As I’ve mentioned recently, I’ve been editing most all of my housemate’s daily posts to her membership, her “Tribe” she calls them, which often contain valuable insights about the interior life we are geared to live. Occasionally, she provides a valuable exercise to help us on our spiritual journey, a mantra to repeat during the day, maybe or in yesterday’s post, a challenge. At least it was to me. “Write a love letter to yourself”, she said, and then proceeded to write her.own which was beautifully done. Could I do such a thing? I wasn’t sure. Coming out of my background – a lifetime of avoiding self – it created serious discomfort within me but by working with the notion over the last 24 hours, and last night, I concluded that I could and did, as I say, on my mental slate.
Within the mystical tradition it’s often mentioned that the material is a gateway to the spiritual so I’ll start with that by stripping down and standing naked before a full-length mirror. What do I see? an older man, his hair gray and thinning. I hadn’t noticed until recently that my ears were not set against my head evenly, one slightly higher than the other. My stomach, I saw, was relatively flat but with a thickened waist. Most noticeable was the scoliosis that had set in, one hip much higher than the other, distorting my posture. The only way to stand erect is to stand on my longer right leg while on tiptoe with my left. My testicles appear normal, not suffering from disuse. My legs are much thinner, the calf muscles have disappeared, no matter the amount of running and walking. Turning my body 180 degrees reveals that my “glutes” have disappeared as well. I remember seeing a photograph once of my biological father stepping off the gangplank at the end of a cruise and thinking, “I never want to look like that”. And here I am, looking just like him and most older men, thick-waisted and flat-assed. The changes to my skin are something to behold. my upper legs and arms like parchment, the lack of collagen slacking my chest muscles, the surface otherwise rough with dry spots and brown spots and other, more questionable, growths.

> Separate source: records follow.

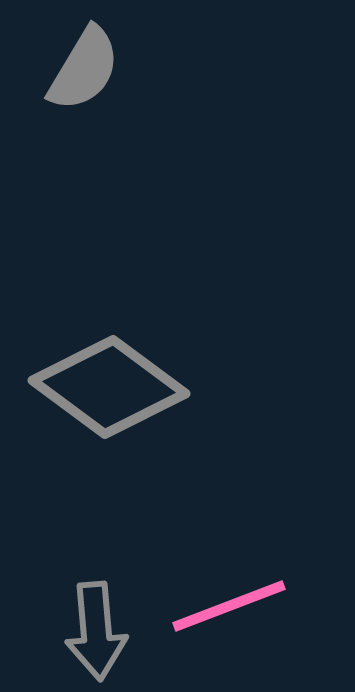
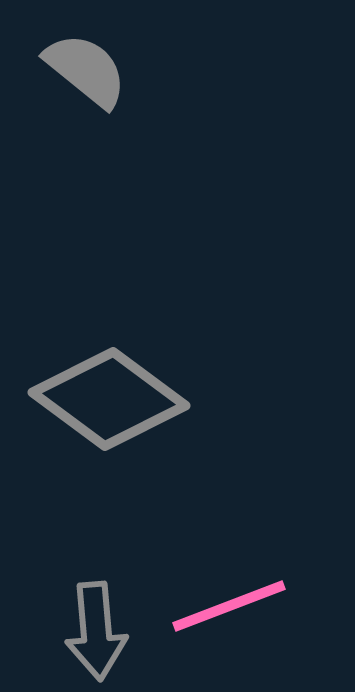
gray semicircle: moved 2 px right, 1 px down; rotated 82 degrees counterclockwise
gray diamond: moved 12 px down
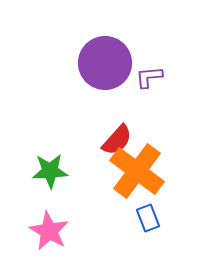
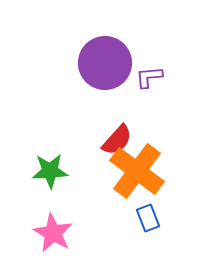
pink star: moved 4 px right, 2 px down
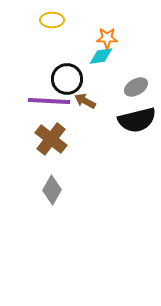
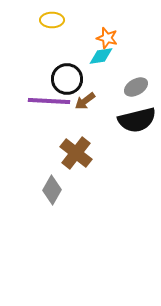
orange star: rotated 15 degrees clockwise
brown arrow: rotated 65 degrees counterclockwise
brown cross: moved 25 px right, 14 px down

Can I possibly love what I see? Yes, indeed. The reason is so simple it even astounds me to say it. When I look in the mirror I’m seeing my body, accepting it for what it is, my aging home, something to be nourished and cared for, but, at the same time, acknowledging that its not me. I am not my body. Moreover, there’s an “inverse process” going on. As my body gets older, my spirit gets younger. At least that’s what is happening to me. I’m feeling younger as I get older, a direct result of making the choice, with my muse’s invaluable help, to do something to overcome the old ways of thinking and acting, to look at everything in a new light, including my view of myself, replacing my negative thoughts with positive ones, and in the process, discovering the presence of God within. So here it is, my love letter to myself: “Dear Bob, there’s not the slightest hesitation in my saying how much I love you and how much I care what you think and feel. I’m grateful that you chose the path of unconditional love and that the chance meeting with Kornelia occurred when it did, allowing her, as your muse, to inspire you to think and act in new and creative ways. I put my arm around your shoulders now and walk the path with you into tomorrow, proud and happy to be your friend.”